### [Task goal]
Word by word and line by line, write out all of the records.

Pixel coordinate grounding data

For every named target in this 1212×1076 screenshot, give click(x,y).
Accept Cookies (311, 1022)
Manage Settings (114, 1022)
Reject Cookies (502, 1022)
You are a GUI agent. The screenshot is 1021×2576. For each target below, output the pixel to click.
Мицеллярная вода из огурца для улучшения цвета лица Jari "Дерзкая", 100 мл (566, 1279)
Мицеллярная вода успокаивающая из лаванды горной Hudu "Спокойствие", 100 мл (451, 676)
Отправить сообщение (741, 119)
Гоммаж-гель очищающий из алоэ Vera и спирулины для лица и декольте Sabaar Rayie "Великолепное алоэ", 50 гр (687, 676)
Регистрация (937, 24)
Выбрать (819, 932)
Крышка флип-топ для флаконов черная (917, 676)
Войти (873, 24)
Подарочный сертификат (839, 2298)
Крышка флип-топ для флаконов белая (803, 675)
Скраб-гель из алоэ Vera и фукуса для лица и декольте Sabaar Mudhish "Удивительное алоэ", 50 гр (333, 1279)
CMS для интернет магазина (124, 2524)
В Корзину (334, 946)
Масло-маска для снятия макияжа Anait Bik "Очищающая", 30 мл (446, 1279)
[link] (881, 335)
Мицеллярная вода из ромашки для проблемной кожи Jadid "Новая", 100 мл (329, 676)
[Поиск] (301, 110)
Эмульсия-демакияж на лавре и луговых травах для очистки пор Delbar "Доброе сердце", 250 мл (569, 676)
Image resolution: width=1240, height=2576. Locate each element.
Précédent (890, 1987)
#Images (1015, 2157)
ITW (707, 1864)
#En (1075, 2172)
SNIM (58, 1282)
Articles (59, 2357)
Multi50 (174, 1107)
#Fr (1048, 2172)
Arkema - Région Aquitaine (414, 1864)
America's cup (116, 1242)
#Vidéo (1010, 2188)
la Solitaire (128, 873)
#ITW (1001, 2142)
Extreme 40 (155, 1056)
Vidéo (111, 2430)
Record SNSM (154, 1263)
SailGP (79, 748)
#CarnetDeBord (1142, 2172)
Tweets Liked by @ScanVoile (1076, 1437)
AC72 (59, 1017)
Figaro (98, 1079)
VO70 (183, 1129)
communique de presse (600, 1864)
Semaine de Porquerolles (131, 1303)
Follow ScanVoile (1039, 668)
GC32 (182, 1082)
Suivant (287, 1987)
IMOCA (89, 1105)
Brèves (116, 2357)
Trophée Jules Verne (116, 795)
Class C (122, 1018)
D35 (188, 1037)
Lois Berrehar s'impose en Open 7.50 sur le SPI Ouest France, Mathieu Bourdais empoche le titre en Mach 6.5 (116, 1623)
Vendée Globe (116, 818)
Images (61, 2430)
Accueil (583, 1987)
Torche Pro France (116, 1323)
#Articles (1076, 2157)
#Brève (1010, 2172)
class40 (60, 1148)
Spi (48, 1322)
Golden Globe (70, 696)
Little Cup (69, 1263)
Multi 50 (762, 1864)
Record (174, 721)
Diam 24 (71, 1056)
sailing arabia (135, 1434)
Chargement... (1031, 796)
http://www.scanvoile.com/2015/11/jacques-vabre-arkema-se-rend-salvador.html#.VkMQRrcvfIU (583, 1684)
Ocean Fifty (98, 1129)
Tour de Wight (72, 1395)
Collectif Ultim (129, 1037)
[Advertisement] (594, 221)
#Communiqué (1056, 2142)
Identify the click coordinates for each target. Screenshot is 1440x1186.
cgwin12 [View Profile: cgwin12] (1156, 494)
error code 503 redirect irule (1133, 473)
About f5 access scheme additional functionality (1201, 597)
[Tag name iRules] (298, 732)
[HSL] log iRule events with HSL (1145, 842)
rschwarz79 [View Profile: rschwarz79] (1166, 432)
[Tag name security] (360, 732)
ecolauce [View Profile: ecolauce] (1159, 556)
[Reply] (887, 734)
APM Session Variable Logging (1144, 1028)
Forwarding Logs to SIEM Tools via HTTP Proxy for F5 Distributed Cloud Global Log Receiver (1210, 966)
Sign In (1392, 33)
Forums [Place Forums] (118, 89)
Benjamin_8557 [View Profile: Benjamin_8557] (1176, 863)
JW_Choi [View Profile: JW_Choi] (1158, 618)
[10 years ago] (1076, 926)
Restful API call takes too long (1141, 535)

### [Task answer]
For every named target in this 1212×1076 screenshot, give click(x,y).
Accept Cookies (311, 1022)
Manage Settings (114, 1022)
Reject Cookies (502, 1022)
You are a GUI agent. The screenshot is 1021×2576. For each target below, output the pixel to click.
Мицеллярная вода из огурца для улучшения цвета лица Jari "Дерзкая", 100 мл (566, 1279)
Мицеллярная вода успокаивающая из лаванды горной Hudu "Спокойствие", 100 мл (451, 676)
Отправить сообщение (741, 119)
Гоммаж-гель очищающий из алоэ Vera и спирулины для лица и декольте Sabaar Rayie "Великолепное алоэ", 50 гр (687, 676)
Регистрация (937, 24)
Выбрать (819, 932)
Крышка флип-топ для флаконов черная (917, 676)
Войти (873, 24)
Подарочный сертификат (839, 2298)
Крышка флип-топ для флаконов белая (803, 675)
Скраб-гель из алоэ Vera и фукуса для лица и декольте Sabaar Mudhish "Удивительное алоэ", 50 гр (333, 1279)
CMS для интернет магазина (124, 2524)
В Корзину (334, 946)
Масло-маска для снятия макияжа Anait Bik "Очищающая", 30 мл (446, 1279)
[link] (881, 335)
Мицеллярная вода из ромашки для проблемной кожи Jadid "Новая", 100 мл (329, 676)
[Поиск] (301, 110)
Эмульсия-демакияж на лавре и луговых травах для очистки пор Delbar "Доброе сердце", 250 мл (569, 676)
Image resolution: width=1240, height=2576. Locate each element.
Précédent (890, 1987)
#Images (1015, 2157)
ITW (707, 1864)
#En (1075, 2172)
SNIM (58, 1282)
Articles (59, 2357)
Multi50 (174, 1107)
#Fr (1048, 2172)
Arkema - Région Aquitaine (414, 1864)
America's cup (116, 1242)
#Vidéo (1010, 2188)
la Solitaire (128, 873)
#ITW (1001, 2142)
Extreme 40 (155, 1056)
Vidéo (111, 2430)
Record SNSM (154, 1263)
SailGP (79, 748)
#CarnetDeBord (1142, 2172)
Tweets Liked by @ScanVoile (1076, 1437)
AC72 (59, 1017)
Figaro (98, 1079)
VO70 (183, 1129)
communique de presse (600, 1864)
Semaine de Porquerolles (131, 1303)
Follow ScanVoile (1039, 668)
GC32 (182, 1082)
Suivant (287, 1987)
IMOCA (89, 1105)
Brèves (116, 2357)
Trophée Jules Verne (116, 795)
Class C (122, 1018)
D35 (188, 1037)
Lois Berrehar s'impose en Open 7.50 sur le SPI Ouest France, Mathieu Bourdais empoche le titre en Mach 6.5 (116, 1623)
Vendée Globe (116, 818)
Images (61, 2430)
Accueil (583, 1987)
Torche Pro France (116, 1323)
#Articles (1076, 2157)
#Brève (1010, 2172)
class40 (60, 1148)
Spi (48, 1322)
Golden Globe (70, 696)
Little Cup (69, 1263)
Multi 50 (762, 1864)
Record (174, 721)
Diam 24 (71, 1056)
sailing arabia (135, 1434)
Chargement... (1031, 796)
http://www.scanvoile.com/2015/11/jacques-vabre-arkema-se-rend-salvador.html#.VkMQRrcvfIU (583, 1684)
Ocean Fifty (98, 1129)
Tour de Wight (72, 1395)
Collectif Ultim (129, 1037)
[Advertisement] (594, 221)
#Communiqué (1056, 2142)
Identify the click coordinates for each target. Screenshot is 1440x1186.
cgwin12 [View Profile: cgwin12] (1156, 494)
error code 503 redirect irule (1133, 473)
About f5 access scheme additional functionality (1201, 597)
[Tag name iRules] (298, 732)
[HSL] log iRule events with HSL (1145, 842)
rschwarz79 [View Profile: rschwarz79] (1166, 432)
[Tag name security] (360, 732)
ecolauce [View Profile: ecolauce] (1159, 556)
[Reply] (887, 734)
APM Session Variable Logging (1144, 1028)
Forwarding Logs to SIEM Tools via HTTP Proxy for F5 Distributed Cloud Global Log Receiver (1210, 966)
Sign In (1392, 33)
Forums [Place Forums] (118, 89)
Benjamin_8557 [View Profile: Benjamin_8557] (1176, 863)
JW_Choi [View Profile: JW_Choi] (1158, 618)
[10 years ago] (1076, 926)
Restful API call takes too long (1141, 535)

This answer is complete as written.